From mountaintop to mountaintop…
This was an exciting day, because we have fully transitioned from the Old Testament and the desert time of the children of Israel, up to the New Testament stories in the Galilee. We began our day with a devotion at a spot near Susita (Hippos). We heard about Jesus crossing the Sea of Galilee with an appointment to meet with a demoniac. That one appointment changed the lives of thousands of souls in that region (not to mention the lives of 2,000 pigs), as Jesus delivered that man from a horrible existence being demon possessed.

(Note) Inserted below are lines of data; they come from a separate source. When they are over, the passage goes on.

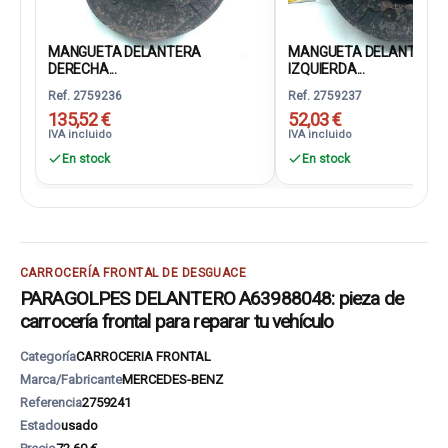
MANGUETA DELANTERA
MANGUETA DELANTERA
DERECHA...
IZQUIERDA...
Ref. 2759236
Ref. 2759237
135,52 €
52,03 €
IVA incluido
IVA incluido
En stock
En stock
CARROCERÍA FRONTAL DE DESGUACE
PARAGOLPES DELANTERO A63988048: pieza de
carrocería frontal para reparar tu vehículo
Categoría
CARROCERIA FRONTAL
Marca/Fabricante
MERCEDES-BENZ
Referencia
2759241
Estado
usado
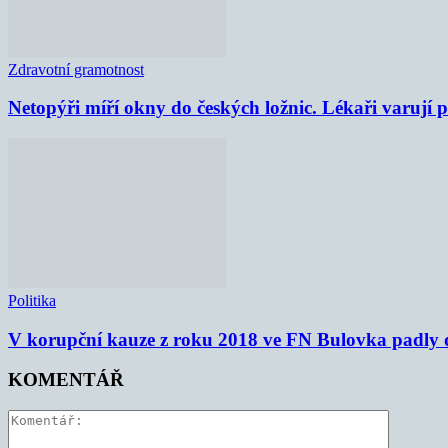
Zdravotní gramotnost
Netopýři míří okny do českých ložnic. Lékaři varují
Politika
V korupční kauze z roku 2018 ve FN Bulovka padly d
KOMENTÁŘ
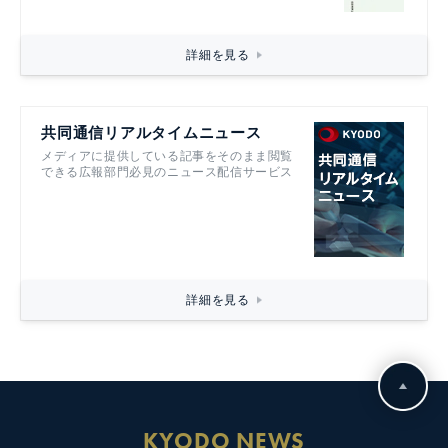
詳細を見る
共同通信リアルタイムニュース
メディアに提供している記事をそのまま閲覧
できる広報部門必見のニュース配信サービス
詳細を見る
KYODO NEWS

We then spent time reading through the Sermon on the Mount at the traditional site for the Mount of Beatitudes. We then went down to Tabgha, a beautiful site on the beach; a place where it is likely Jesus commissioned (and later re-commissioned) His disciples. We learned what it means to be a Talmidim (a disciple) of Jesus.
Mount of Beatitudes
The so-called “Sermon on the Mount” is recorded in Matthew 5-7 and Luke 6. The alleged discrepancy between Matthew’s version being on a hill and Luke’s being on a level place is easily reconciled with observation of many level places on the Galilean hillsides. Scripture gives no indication of the exact location of this event, but the Byzantines built a church to commemorate it at the bottom of the hill. Some of Napoleon’s men placed it on the nearby Arbel mountain.
Our next stop took us to Capernaum. This was the center of operations for the ministry of Jesus. Some interesting archeological discoveries were here, accompanied by a great discussion of the humanity of Jesus.
Jesus made Capernaum his home during the years of his ministry: “Leaving Nazareth he went and lived in Capernaum” (Matt 4:13).
Peter, Andrew, James and John were fishermen living in the village. Matthew the tax collector also dwelt here.
Capernaum is one of the three cities cursed by Jesus for its lack of faith.
After this we saw Chorazin, a second century town that showed us a great example of what a synagogue looked like, as well as the architecture of “Insula” on display. “In my father’s house are many rooms”, makes much more sense now, that we see how it looks in first century life.
We ended our day on top of Mt. Arbel—which had a breathtaking view of all the Sea of Galilee. We were able to gaze over all the spots we visited today. And then headed back to the Kibbutz Ma’agan, to experience a baptism of two young men in our group.
What a perfect way to end another amazing day!
Please continue to pray and follow our updates!
Josh & Jeff
Mount Arbel (Hebrew: הר ארבל, Har Arbel) is a mountain in The Lower Galilee near Tiberias in Israel, with high cliffs, views of Mount Hermon in the Golan Heights, trails to a cave-fortress, and ruins of an ancient synagogue. Mt. Arbel sits across from Mount Nitai; their cliffs were created as a result of the Jordan Rift Valley and the geological faults that produced the valleys.